▶ **Task prompt**:
Every record below should be repeated exactly. Omit the pictures.

Input data Start Marker

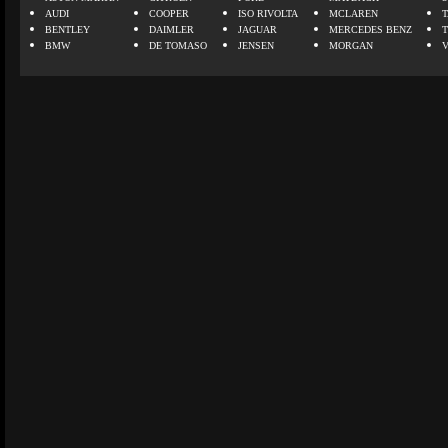
AUDI
COOPER
ISO RIVOLTA
MCLAREN
BENTLEY
DAIMLER
JAGUAR
MERCEDES BENZ
BMW
DE TOMASO
JENSEN
MORGAN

Input data End Marker

▶ **Task response**:
AUDI
COOPER
ISO RIVOLTA
MCLAREN
BENTLEY
DAIMLER
JAGUAR
MERCEDES BENZ
BMW
DE TOMASO
JENSEN
MORGAN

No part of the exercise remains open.